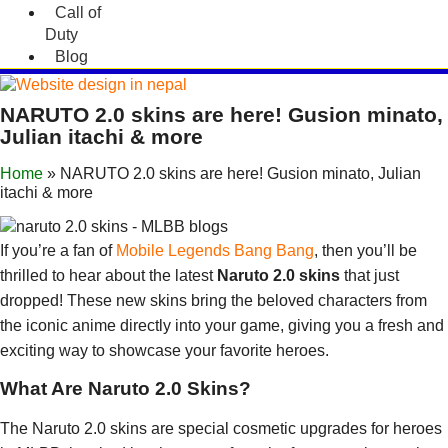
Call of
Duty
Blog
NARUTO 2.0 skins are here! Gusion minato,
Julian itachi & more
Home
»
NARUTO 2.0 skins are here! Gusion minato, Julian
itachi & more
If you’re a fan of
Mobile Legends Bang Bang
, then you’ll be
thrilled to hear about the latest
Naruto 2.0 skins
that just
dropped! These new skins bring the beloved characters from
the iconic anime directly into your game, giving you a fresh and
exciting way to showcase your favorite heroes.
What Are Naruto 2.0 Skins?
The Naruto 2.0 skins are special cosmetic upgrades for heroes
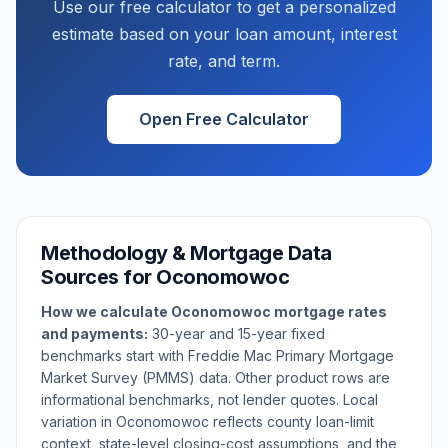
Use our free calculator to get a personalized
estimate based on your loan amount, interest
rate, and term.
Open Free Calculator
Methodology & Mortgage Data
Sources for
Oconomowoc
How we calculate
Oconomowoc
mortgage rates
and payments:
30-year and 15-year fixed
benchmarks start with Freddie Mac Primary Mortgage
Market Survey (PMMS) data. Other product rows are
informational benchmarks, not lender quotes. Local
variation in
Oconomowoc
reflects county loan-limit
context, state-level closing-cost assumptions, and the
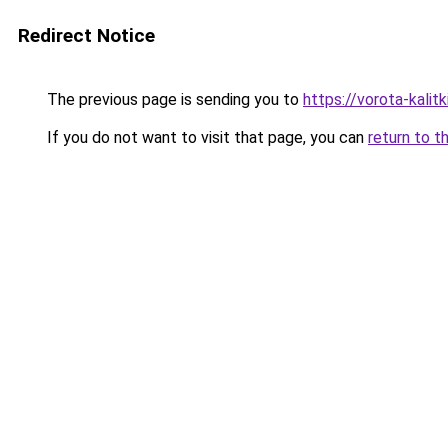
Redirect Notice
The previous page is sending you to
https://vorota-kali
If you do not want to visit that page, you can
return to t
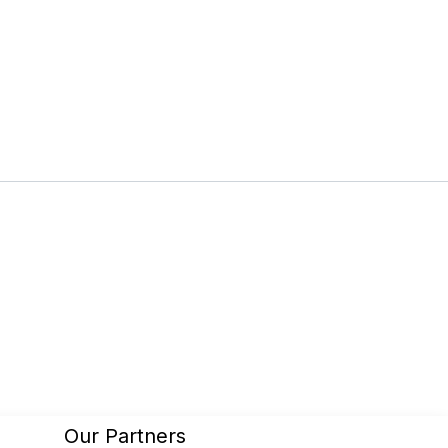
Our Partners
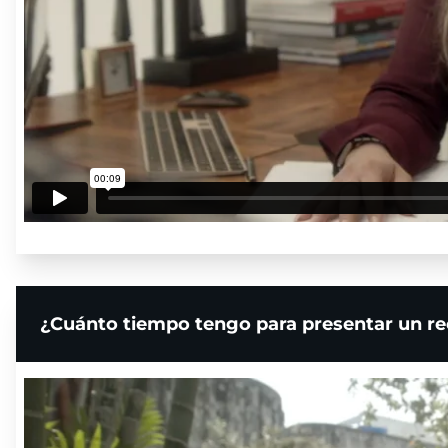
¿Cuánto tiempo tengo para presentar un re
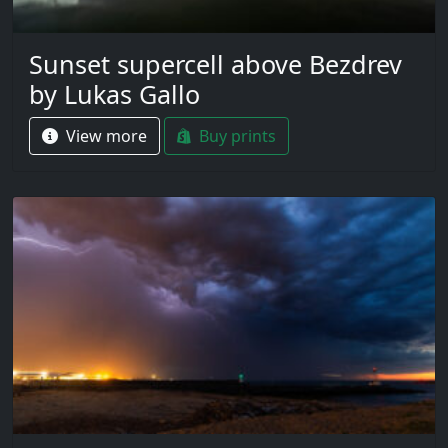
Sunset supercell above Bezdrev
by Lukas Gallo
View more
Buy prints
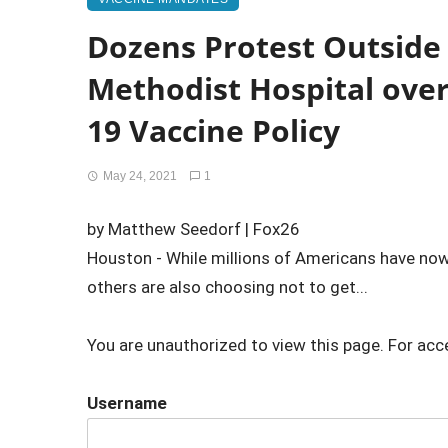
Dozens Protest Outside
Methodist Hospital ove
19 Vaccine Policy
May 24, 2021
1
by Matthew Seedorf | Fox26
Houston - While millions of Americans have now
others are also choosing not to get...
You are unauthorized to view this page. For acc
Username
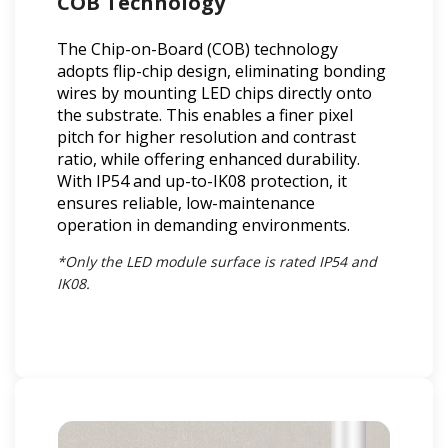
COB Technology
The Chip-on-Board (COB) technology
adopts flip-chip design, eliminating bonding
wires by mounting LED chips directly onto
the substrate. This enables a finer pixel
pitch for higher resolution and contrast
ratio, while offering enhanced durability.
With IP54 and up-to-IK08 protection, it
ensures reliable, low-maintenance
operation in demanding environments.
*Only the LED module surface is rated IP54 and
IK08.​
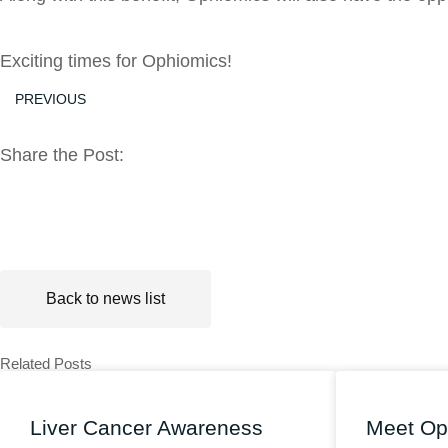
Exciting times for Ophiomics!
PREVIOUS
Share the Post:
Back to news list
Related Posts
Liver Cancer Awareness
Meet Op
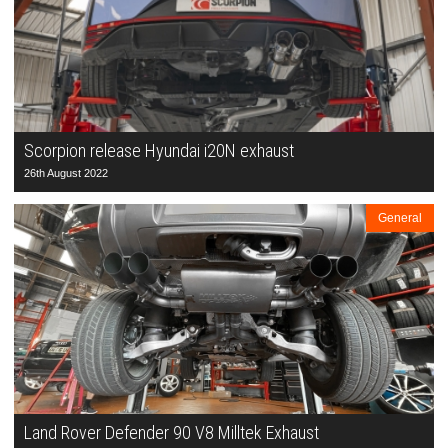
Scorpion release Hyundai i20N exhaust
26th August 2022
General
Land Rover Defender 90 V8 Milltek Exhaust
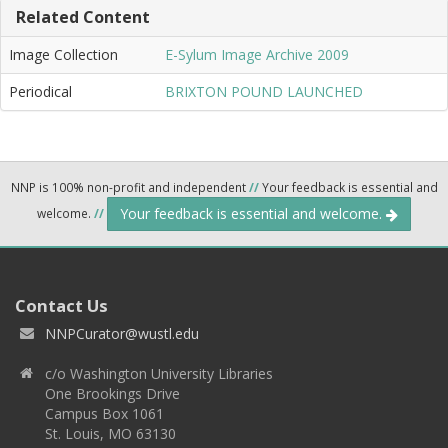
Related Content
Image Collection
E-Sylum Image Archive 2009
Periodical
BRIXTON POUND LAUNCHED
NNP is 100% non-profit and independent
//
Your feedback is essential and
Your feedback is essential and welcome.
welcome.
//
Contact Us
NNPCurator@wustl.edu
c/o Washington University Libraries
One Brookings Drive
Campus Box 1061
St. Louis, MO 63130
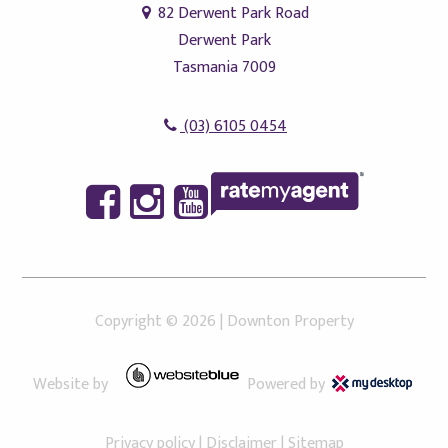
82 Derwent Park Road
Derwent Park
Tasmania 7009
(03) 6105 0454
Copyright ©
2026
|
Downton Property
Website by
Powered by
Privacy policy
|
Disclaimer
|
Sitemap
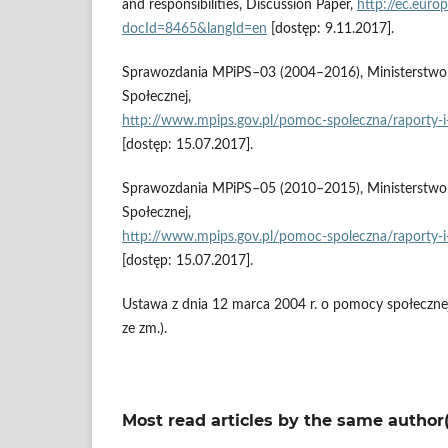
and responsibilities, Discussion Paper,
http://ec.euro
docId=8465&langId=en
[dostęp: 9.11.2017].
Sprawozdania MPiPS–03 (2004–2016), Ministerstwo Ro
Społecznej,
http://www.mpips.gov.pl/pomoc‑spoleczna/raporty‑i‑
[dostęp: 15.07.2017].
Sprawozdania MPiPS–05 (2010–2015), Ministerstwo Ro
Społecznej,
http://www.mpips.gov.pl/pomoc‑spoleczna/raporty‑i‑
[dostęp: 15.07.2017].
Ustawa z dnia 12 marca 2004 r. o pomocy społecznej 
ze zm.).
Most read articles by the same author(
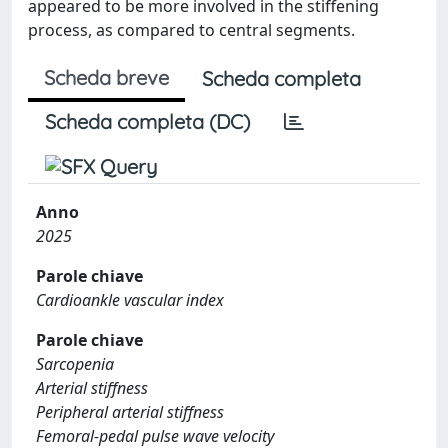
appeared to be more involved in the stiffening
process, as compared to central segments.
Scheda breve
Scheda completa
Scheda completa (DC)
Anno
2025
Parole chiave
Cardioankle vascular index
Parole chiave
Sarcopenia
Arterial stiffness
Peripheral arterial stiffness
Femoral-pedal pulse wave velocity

- EXERCISE DETAILS: Please find, in the entries above, every line where "Sprawozdania" occurs, and copy it.

- REPLY:
Sprawozdania MPiPS–03 (2004–2016), Ministerstwo Ro
Sprawozdania MPiPS–05 (2010–2015), Ministerstwo Ro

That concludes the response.